El País interviewt Batasuna-Sprecher: Arnaldo Otegi rät ETA zu Waffenstillstand

Von Ingo Niebel *

Die »Strategie der Unabhängigkeitsbewegung ist inkompatibel mit der bewaffneten Gewalt«, zitiert El País Arnaldo Otegi in ihrer Sonntagausgabe. Das Interview mit dem inhaftierten Sprecher der verbotenen baskischen Linkspartei Batasuna war von der spanischen Tageszeitung schriftlich geführt worden, nachdem das Madrider Innenministerium ein direktes Gespräch verweigert hatte. Otegi beantwortete 46 von 52 eingereichten Fragen. Offen ließ er jene, die sich auf seine persönliche Zukunft bezogen oder die auf eine direkte Verurteilung der Untergrundorganisation Euskadi Ta Askatasuna (ETA, Baskenland und Freiheit) hinausliefen.

Der Fragenkatalog drehte sich um die Haltung der baskischen Linken zur ETA, die Ernsthaftigkeit ihrer Vorschläge zu einer Verhandlungslösung sowie um die Zukunft von Batasuna angesichts des fortdauernden Verbots. Otegi beantwortete die Fragen als Führungsmitglied von Batasuna. Er riet der ETA, »einen unilateralen, dauerhaften und verifzierbaren Waffenstillstand« zu verkünden. Eine organisatorische Verbindung von Batasuna zur klandestinen Organisation bestehe nicht, erklärte er. Es existiere lediglich eine Übereinstimmung in den strategischen Zielen »Unabhängigkeit und Sozialismus«.

Die Haltung der baskischen Linken zum bewaffneten ETA-Kampf vergleicht er mit der Position der irischen Sinn Féin und von Nelson Mandela zur politischen Gewalt. Im Falle eines neuerlichen ETA-Anschlags, den Otegi für äußerst unwahrscheinlich hält, rechne er mit einer Ablehnung durch Batasuna, da diese sich zur Gewaltlosigkeit aller Seiten bekannt habe.
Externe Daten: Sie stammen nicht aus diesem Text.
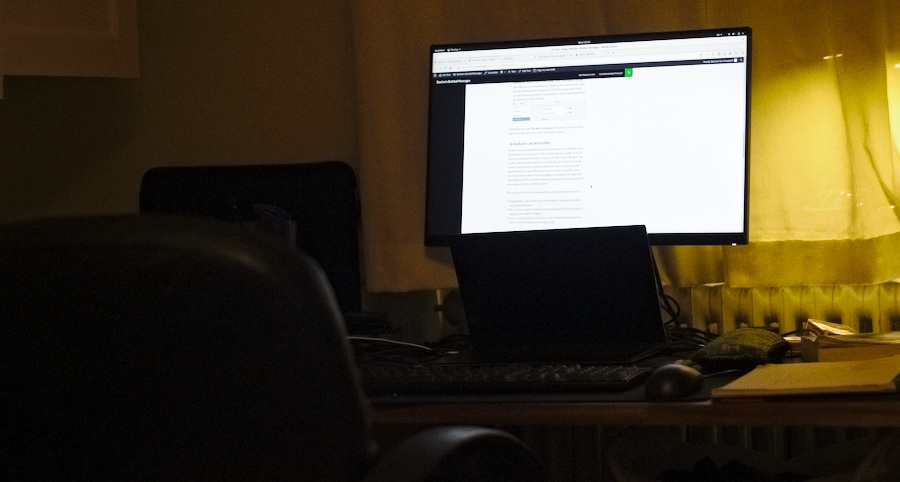 Where is `monitor`? The image size is (900, 482). monitor is located at coordinates (360, 247), (658, 300), (742, 222). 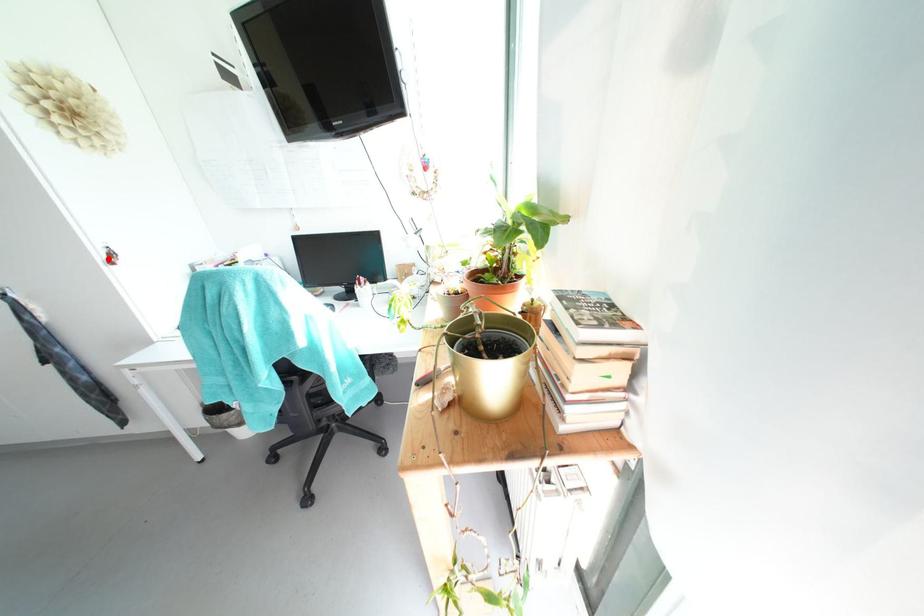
Er sei der Meinung, daß die ETA bereit ist, an einer friedlichen Lösung auf der vorbereiteten Basis mitzuarbeiten.

»Es gibt keinen anderen Weg zur Unabhängigkeit als den über friedliche und demokratische Wege«, macht Otegi deutlich, der Batasuna bei Verhandlungen während des Friedensprozesses 2006/2007 vertreten hatte. Damals hätten sowohl die spanische Regierung unter José Luis Rodríguez Zapatero als auch die ETA zum Scheitern beigetragen, weil sie meinten, sie könnten mittels Repression oder Drohungen den jeweils anderen zum Einlenken bewegen.
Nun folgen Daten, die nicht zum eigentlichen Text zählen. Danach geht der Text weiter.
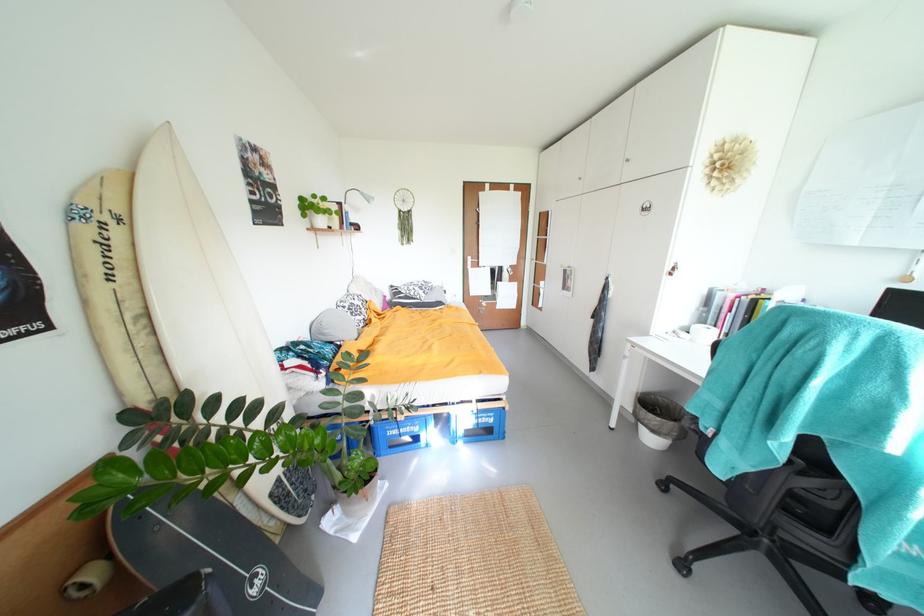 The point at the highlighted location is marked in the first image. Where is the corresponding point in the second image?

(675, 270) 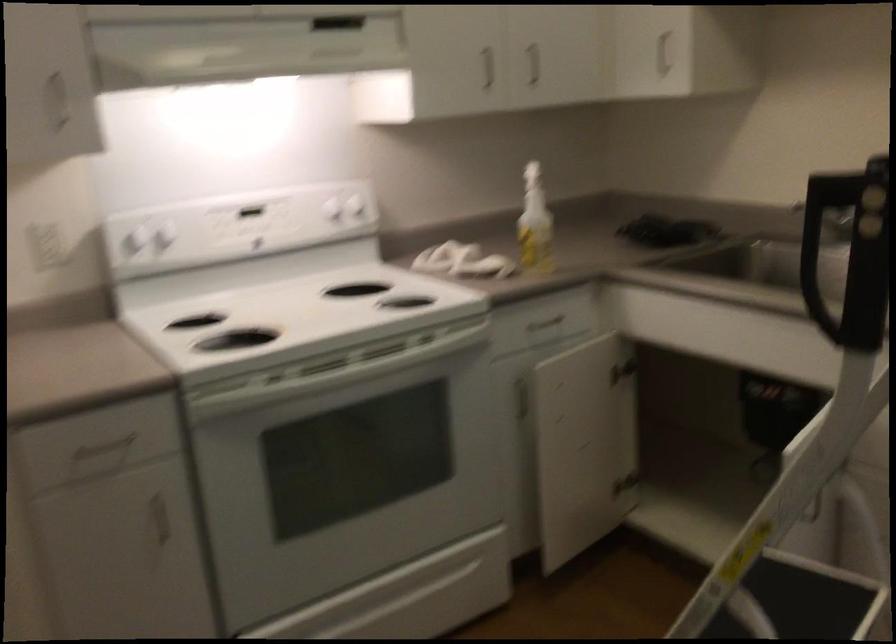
Otegi sieht keine Gefahr für die Existenz seiner Partei, wenn diese nicht zu den Wahlen 2011 zugelassen würde. »Die baskische Linke hat ihre Positionen nicht erneuert, weil sie an die nächsten Wahlen, sondern weil sie an die kommenden Generationen denkt«, erklärte der Politiker. Zu seiner eigenen Zukunft sagte er: »Ich werde auf der Bank der Mehrheitsfraktion - die der linken Unabhängigkeitsbewegung - im Parlament Platz nehmen.« Für November erwartet Otegi, der seit einem Jahr inhaftiert ist, seinen nächsten Prozeß wegen Betätigung für Batasuna.